The work of Bletchley Park is the stuff of legend among most of the history geeks I hang around with. The operation involved thousands of individuals at it’s zenith, and they are credited with saving perhaps as many as fourteen million souls, perhaps more. Turing went on to be convicted of being a homosexual and chemically castrated. He poisoned himself, a lonely and broken man for whom the world was an unwelcoming whore. The hero who chose the right over the easy and was punished for it in the end. A powerful narrative, timeless.

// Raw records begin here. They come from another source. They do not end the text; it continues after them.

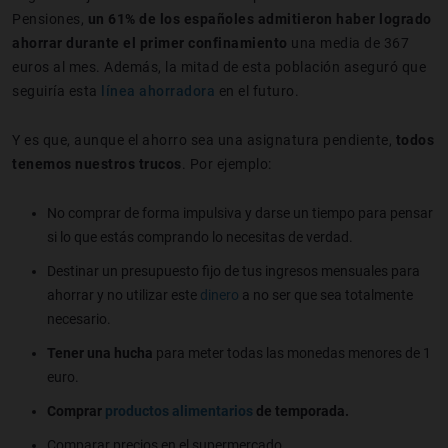
Pensiones,
un 61% de los españoles admitieron haber logrado
ahorrar durante el primer confinamiento
una media de 367
euros al mes. Además, la mitad de esta población aseguró que
seguiría esta
línea ahorradora
en el futuro.
Y es que, aunque el ahorro sea una asignatura pendiente,
todos
tenemos nuestros trucos
. Por ejemplo:
No comprar de forma impulsiva y darse un tiempo para pensar
si lo que estás comprando lo necesitas de verdad.
Destinar un presupuesto fijo de tus ingresos mensuales para
ahorrar y no utilizar este
dinero
a no ser que sea totalmente
necesario.
Tener una hucha
para meter todas las monedas menores de 1
euro.
Comprar
productos alimentarios
de temporada.
Comparar precios en el supermercado.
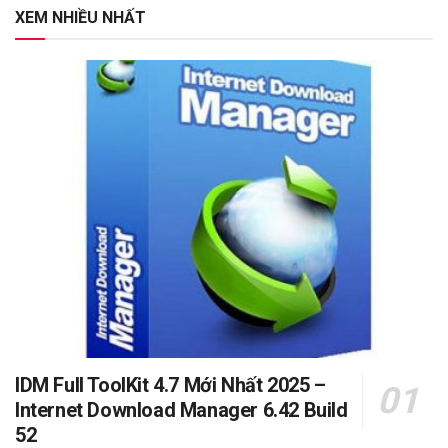
XEM NHIỀU NHẤT
IDM Full ToolKit 4.7 Mới Nhất 2025 –
Internet Download Manager 6.42 Build
52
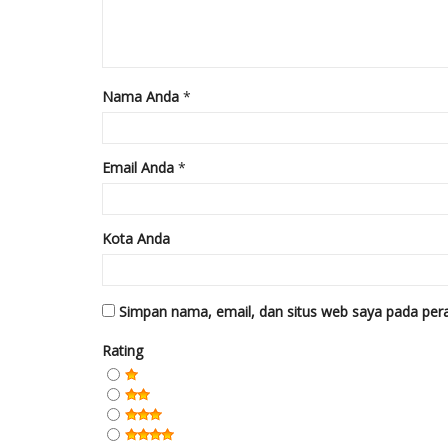
Nama Anda
*
Email Anda
*
Kota Anda
Simpan nama, email, dan situs web saya pada pera
Rating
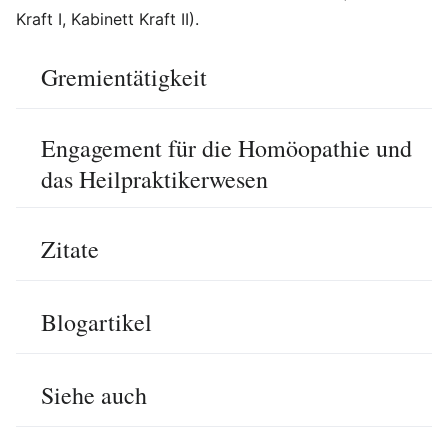
Kraft I, Kabinett Kraft II).
Gremientätigkeit
Engagement für die Homöopathie und
das Heilpraktikerwesen
Zitate
Blogartikel
Siehe auch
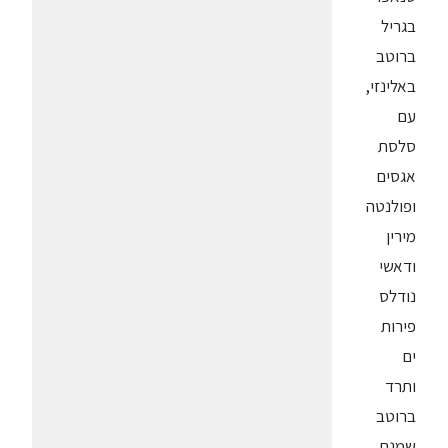
בגריל
ברוטב
באלינזי,
עם
סלסת
אגסים
ופולנטה
מירין
ודאשי
נודלס
פירות
ים
ותרד
ברוטב
שמנת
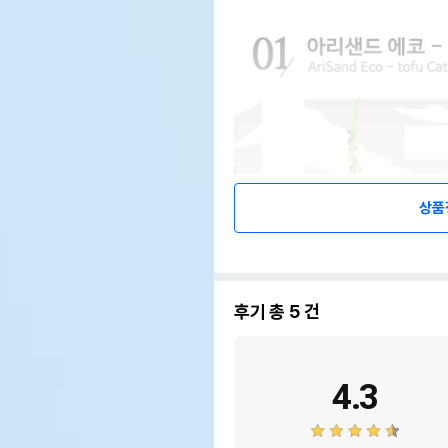
상품
후기 총
5
건
4.3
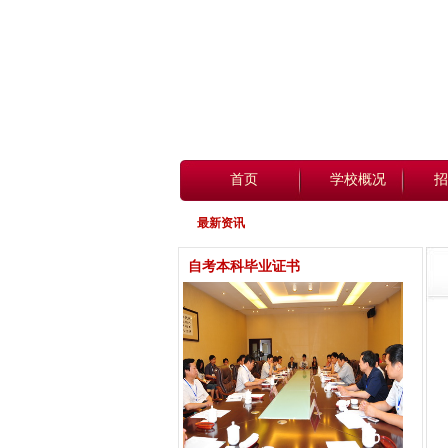
首页
学校概况
招
最新资讯
自考本科毕业证书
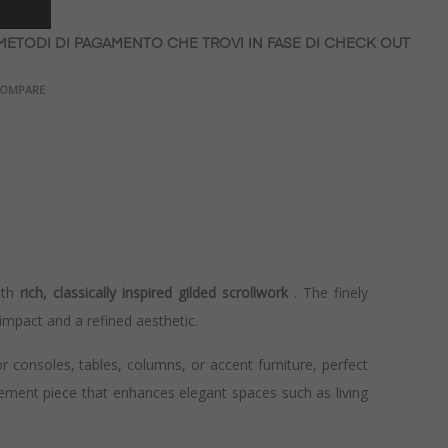
 METODI DI PAGAMENTO CHE TROVI IN FASE DI CHECK OUT
COMPARE
ith
rich, classically inspired gilded scrollwork
. The finely
impact and a refined aesthetic.
r consoles, tables, columns, or accent furniture, perfect
tatement piece that enhances elegant spaces such as living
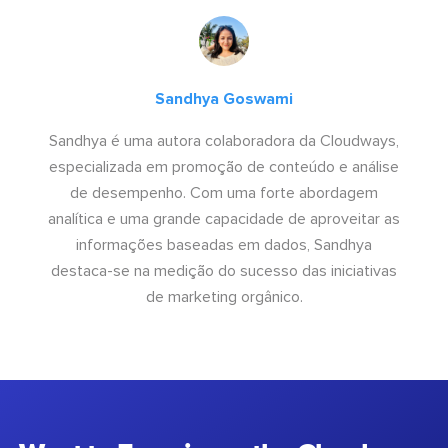
Sandhya Goswami
Sandhya é uma autora colaboradora da Cloudways,
especializada em promoção de conteúdo e análise
de desempenho. Com uma forte abordagem
analítica e uma grande capacidade de aproveitar as
informações baseadas em dados, Sandhya
destaca-se na medição do sucesso das iniciativas
de marketing orgânico.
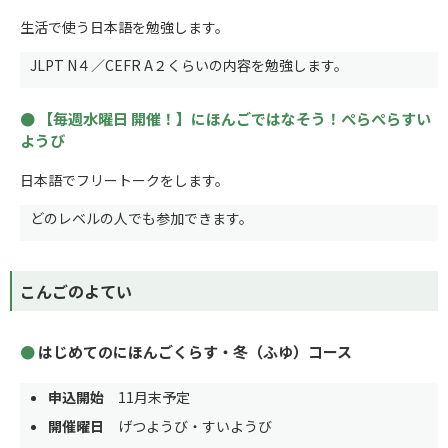
生活で使う日本語を勉強します。
JLPT N４／CEFR A２くらいの内容を勉強します。
【毎週水曜日 開催！】にほんごではなそう！ぺらぺらすい
ようび
日本語でフリートークをします。
どのレベルの人でも参加できます。
こんごのよてい
はじめてのにほんごくらす・冬（ふゆ）コース
申込開始
11月末予定
開催曜日
げつようび・すいようび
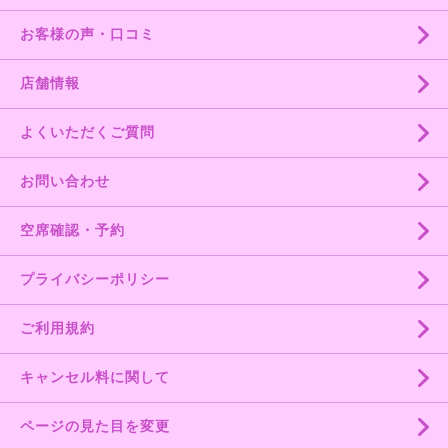
お客様の声・口コミ
店舗情報
よくいただくご質問
お問い合わせ
空席確認・予約
プライバシーポリシー
ご利用規約
キャンセル料に関して
ページの見た目を変更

This offends our sense of fairness, once again. We speak of this often around here but it continues to haunt my life. Turing should have had his Hollywood ending, clicked his ruby slippers, and been honored as the amazing juggernaut that he was. Such was, indeed, not to be the case. There are many times when doing the right thing only adds misery to our lives, in spite of the fairytale endings that others get, but we never do. Sometimes the rich get richer and bad things do happen to good people and no one ever stops by to apologize. Bad people do not always, or even usually, get their “just desserts”. It is one thing to accept this intellectually, it is another thing altogether to accept this on an emotional level.
Bitterness. That is the reward for those of us who cannot learn to cope with this unpleasant reality. Exiles often wonder when it will be their turn. Sometimes that turn does not come in ways we think are fair.
It is a sad movie, and becomes even sadder when you get to the parking lot and google Alan Turing. I knew the outcome going in, though still managed to feel bad for this eccentric and misunderstood man. Walking to the car we want to believe that somehow, and in some way, people like Turing get what they deserve. Not in this life.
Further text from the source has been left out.